== Data
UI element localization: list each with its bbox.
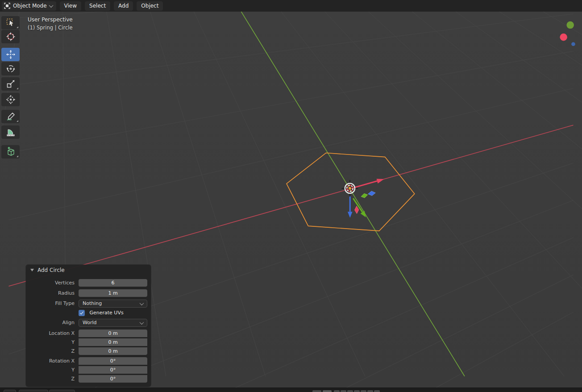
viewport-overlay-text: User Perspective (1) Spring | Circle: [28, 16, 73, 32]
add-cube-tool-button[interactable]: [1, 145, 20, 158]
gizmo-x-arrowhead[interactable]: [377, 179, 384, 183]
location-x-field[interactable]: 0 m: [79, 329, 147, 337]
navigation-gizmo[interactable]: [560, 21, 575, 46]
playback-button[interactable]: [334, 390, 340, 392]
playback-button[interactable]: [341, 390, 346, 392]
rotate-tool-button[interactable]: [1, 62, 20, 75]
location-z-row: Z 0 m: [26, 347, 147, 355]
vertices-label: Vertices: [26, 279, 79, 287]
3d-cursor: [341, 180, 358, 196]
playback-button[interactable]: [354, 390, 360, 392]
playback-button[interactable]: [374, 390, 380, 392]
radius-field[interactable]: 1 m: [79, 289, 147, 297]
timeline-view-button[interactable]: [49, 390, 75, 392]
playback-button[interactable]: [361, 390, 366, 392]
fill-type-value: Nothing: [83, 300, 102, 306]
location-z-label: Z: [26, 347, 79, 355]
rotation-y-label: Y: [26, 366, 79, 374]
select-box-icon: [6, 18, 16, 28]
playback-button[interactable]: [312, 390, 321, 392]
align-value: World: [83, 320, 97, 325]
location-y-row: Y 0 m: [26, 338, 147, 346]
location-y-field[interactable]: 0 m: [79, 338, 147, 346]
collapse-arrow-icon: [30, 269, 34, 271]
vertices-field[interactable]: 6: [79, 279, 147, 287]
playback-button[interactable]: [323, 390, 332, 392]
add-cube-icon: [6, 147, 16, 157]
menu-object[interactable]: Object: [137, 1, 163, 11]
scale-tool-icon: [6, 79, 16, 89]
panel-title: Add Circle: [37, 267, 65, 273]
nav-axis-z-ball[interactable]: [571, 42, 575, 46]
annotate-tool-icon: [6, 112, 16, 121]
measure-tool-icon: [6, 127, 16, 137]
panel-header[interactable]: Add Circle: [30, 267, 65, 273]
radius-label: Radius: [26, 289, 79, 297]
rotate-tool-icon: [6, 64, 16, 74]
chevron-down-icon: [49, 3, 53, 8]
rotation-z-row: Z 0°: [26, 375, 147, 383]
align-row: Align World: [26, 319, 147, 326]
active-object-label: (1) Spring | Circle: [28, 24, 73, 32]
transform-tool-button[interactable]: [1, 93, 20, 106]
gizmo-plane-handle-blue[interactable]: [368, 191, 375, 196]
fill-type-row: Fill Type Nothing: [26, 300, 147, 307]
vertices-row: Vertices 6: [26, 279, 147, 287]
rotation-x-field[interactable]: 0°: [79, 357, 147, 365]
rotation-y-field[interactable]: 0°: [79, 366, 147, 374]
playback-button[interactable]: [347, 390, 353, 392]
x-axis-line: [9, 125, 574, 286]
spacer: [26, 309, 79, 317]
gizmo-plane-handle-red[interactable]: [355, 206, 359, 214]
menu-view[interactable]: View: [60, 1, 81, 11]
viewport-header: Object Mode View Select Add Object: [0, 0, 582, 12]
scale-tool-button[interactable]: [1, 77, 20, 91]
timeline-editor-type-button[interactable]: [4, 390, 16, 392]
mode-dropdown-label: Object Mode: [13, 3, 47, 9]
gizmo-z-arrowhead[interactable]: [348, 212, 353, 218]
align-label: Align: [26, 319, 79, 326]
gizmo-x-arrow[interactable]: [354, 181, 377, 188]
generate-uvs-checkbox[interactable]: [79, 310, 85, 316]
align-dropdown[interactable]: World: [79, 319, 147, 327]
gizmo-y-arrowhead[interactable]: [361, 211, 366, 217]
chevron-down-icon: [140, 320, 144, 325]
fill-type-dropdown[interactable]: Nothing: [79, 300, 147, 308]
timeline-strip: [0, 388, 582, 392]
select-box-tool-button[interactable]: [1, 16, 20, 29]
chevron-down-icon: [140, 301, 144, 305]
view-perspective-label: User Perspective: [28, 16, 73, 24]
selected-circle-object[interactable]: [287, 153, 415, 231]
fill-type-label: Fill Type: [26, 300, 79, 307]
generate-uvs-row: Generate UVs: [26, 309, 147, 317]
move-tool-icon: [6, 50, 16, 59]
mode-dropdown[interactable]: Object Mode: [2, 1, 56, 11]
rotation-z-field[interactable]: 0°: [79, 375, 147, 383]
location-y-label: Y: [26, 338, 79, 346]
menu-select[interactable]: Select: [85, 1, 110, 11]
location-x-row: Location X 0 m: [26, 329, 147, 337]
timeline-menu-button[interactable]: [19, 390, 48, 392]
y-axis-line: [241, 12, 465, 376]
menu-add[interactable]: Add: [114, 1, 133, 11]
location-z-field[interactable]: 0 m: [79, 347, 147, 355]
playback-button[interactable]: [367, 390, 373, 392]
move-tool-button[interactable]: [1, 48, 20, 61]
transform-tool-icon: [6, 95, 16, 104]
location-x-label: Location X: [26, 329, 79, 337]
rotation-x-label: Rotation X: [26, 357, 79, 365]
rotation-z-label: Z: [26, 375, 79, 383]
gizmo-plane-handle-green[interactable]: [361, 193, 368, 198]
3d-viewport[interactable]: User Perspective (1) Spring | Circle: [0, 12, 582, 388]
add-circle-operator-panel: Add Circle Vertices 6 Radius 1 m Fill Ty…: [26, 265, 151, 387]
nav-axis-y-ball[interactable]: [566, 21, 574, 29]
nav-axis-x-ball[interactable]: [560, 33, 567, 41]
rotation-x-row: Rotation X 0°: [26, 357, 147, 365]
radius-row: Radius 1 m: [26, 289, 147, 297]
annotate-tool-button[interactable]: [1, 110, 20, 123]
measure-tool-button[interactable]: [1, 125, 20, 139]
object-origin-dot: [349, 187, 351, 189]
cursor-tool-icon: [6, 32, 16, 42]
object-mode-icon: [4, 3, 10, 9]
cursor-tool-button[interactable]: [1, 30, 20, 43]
====
== Data
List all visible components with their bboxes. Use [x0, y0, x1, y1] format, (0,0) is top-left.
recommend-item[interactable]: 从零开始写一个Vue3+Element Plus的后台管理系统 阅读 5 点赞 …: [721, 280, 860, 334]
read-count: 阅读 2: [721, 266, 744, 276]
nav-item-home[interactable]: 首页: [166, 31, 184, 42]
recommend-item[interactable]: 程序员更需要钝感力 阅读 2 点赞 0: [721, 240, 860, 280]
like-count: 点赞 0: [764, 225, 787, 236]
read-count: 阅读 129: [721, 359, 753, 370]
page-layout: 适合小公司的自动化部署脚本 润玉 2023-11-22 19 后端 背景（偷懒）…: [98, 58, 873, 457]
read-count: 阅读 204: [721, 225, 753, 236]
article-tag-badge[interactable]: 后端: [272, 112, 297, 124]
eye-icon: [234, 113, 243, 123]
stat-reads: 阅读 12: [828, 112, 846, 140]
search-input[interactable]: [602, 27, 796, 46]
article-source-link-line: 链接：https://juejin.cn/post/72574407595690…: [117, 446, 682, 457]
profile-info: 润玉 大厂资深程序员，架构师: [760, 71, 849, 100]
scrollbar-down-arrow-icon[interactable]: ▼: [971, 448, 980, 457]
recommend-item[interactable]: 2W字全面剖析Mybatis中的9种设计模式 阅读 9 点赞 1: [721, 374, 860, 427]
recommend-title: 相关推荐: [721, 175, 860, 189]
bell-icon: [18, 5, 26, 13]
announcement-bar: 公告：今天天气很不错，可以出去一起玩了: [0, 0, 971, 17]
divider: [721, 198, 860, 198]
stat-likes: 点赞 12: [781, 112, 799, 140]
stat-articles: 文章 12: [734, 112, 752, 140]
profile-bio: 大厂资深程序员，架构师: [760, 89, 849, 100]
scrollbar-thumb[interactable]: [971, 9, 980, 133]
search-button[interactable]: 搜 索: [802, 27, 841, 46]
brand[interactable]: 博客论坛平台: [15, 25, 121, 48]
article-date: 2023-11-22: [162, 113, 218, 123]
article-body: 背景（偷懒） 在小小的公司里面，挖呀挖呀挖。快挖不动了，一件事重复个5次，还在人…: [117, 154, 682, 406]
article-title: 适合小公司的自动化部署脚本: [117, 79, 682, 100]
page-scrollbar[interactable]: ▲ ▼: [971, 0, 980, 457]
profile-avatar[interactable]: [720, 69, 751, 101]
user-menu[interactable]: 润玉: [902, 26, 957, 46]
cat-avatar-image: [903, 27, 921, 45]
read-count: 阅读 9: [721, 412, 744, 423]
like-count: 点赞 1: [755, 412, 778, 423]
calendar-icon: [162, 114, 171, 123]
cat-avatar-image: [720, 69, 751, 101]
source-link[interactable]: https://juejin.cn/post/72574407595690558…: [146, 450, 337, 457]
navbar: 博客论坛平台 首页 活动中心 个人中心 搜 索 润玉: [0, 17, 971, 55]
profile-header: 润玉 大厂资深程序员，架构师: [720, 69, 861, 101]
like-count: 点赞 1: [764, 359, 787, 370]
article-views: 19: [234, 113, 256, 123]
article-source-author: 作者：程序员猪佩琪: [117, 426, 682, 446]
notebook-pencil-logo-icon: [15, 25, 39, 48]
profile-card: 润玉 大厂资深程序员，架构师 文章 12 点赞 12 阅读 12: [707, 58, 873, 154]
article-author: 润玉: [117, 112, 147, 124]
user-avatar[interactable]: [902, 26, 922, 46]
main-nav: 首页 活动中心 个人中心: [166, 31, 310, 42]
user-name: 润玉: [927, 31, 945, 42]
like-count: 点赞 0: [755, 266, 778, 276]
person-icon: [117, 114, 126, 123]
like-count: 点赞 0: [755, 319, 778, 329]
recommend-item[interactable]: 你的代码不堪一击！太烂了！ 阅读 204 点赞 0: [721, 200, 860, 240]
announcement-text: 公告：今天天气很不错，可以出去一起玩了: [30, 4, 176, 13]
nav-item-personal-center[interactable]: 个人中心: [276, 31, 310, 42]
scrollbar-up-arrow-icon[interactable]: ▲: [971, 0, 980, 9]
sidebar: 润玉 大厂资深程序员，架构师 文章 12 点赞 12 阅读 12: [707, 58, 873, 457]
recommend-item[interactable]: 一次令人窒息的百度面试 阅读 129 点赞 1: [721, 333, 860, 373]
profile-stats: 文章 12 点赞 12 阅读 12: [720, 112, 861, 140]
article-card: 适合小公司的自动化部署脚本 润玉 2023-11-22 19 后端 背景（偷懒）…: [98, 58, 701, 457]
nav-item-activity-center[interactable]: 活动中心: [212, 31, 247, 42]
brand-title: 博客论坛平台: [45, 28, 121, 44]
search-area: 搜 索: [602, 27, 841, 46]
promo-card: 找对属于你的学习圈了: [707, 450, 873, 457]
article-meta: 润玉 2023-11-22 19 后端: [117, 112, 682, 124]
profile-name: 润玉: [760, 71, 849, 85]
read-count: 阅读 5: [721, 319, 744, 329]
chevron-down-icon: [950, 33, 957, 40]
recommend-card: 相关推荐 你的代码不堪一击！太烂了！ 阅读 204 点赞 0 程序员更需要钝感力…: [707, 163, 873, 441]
====
== Data
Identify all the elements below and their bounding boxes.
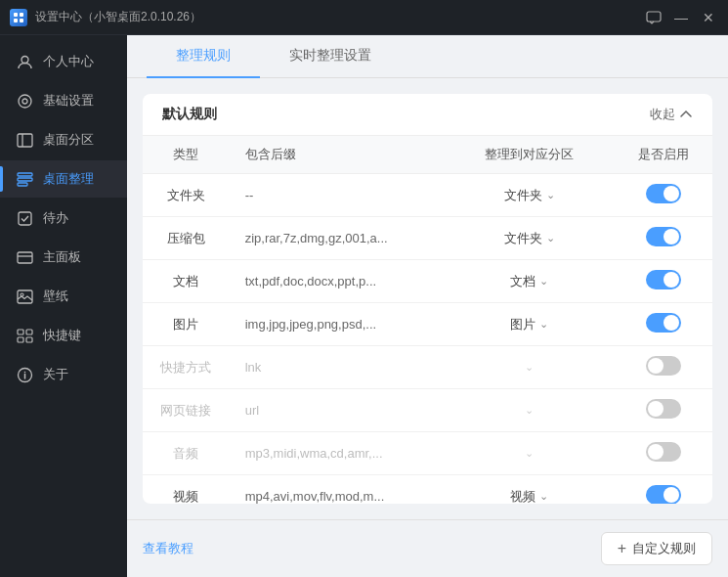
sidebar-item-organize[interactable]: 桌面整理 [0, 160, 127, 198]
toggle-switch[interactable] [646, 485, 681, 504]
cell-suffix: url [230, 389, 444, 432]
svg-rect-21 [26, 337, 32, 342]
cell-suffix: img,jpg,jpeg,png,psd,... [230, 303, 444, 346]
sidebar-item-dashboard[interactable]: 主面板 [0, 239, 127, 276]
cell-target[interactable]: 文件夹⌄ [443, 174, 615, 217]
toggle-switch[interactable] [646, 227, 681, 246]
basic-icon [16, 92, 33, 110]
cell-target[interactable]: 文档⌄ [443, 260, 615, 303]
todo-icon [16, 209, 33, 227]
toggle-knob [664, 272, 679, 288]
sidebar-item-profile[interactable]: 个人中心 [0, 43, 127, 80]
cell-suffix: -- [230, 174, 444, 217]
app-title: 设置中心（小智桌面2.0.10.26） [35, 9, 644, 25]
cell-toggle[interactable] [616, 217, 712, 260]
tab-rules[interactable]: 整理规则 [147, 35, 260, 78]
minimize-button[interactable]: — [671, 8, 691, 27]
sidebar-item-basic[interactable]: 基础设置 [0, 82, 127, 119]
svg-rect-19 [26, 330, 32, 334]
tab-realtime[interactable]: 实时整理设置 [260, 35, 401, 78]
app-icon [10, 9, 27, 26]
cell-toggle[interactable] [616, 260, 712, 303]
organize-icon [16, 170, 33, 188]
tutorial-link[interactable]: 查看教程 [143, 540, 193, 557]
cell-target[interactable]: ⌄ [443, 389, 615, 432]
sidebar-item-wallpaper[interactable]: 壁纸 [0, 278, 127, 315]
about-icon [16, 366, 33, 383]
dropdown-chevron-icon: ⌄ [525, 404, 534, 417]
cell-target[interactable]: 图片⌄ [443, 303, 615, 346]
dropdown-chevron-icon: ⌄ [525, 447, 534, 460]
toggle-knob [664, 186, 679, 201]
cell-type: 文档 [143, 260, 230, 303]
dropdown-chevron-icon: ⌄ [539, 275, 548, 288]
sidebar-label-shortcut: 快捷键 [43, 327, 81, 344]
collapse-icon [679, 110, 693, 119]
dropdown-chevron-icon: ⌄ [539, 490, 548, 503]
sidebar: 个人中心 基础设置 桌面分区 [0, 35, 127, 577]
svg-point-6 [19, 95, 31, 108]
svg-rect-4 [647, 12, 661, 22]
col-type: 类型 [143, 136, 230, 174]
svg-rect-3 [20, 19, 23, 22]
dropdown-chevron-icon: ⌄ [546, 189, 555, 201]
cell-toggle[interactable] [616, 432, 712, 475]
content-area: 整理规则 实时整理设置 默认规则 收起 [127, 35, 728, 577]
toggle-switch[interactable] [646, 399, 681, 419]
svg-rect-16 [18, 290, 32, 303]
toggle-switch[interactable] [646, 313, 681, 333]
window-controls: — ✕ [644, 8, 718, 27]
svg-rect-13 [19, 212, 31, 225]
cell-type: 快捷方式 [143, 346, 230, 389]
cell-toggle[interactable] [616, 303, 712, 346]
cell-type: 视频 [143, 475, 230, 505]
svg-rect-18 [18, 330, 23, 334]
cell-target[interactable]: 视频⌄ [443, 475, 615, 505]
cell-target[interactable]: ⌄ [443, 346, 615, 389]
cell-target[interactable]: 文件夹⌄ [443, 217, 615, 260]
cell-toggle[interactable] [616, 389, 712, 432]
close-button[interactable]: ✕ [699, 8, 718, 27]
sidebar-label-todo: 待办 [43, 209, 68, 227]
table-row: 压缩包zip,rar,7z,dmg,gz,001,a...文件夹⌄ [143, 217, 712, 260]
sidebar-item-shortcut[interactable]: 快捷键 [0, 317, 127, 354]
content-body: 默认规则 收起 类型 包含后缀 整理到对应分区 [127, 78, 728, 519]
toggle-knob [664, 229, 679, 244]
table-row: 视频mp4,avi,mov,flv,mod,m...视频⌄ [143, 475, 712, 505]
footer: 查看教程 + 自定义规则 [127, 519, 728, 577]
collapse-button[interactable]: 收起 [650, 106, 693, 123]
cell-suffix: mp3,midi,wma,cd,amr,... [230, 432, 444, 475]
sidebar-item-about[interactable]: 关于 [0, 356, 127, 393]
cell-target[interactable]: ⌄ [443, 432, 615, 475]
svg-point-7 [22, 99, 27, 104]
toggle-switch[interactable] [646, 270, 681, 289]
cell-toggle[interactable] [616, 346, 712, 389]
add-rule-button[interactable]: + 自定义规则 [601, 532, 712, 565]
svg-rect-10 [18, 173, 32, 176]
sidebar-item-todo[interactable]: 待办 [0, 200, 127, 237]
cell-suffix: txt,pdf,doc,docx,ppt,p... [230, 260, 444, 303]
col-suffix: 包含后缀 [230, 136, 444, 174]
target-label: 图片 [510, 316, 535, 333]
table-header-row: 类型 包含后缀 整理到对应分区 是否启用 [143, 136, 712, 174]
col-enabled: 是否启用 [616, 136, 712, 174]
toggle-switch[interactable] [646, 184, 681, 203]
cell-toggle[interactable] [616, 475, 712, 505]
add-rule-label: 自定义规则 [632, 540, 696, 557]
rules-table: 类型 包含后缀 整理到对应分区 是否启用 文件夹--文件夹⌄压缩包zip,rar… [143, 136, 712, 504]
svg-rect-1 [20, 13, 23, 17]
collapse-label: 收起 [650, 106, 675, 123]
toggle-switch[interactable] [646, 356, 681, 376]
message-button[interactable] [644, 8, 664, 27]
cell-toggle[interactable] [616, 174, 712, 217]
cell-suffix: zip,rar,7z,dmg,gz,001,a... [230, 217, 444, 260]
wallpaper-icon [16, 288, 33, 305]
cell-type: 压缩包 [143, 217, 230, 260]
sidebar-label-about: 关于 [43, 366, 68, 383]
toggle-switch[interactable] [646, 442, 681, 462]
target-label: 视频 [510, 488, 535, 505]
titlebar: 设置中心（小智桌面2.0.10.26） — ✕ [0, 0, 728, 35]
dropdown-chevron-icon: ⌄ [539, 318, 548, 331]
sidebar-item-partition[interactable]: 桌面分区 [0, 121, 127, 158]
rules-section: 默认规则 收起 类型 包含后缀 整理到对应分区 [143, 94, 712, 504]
====
**What to do:**
Search the entries above for "post". Show every line that has it.

**Result of the exercise:**
article-source-link-line: 链接：https://juejin.cn/post/72574407595690…: [117, 446, 682, 457]
source-link[interactable]: https://juejin.cn/post/72574407595690558…: [146, 450, 337, 457]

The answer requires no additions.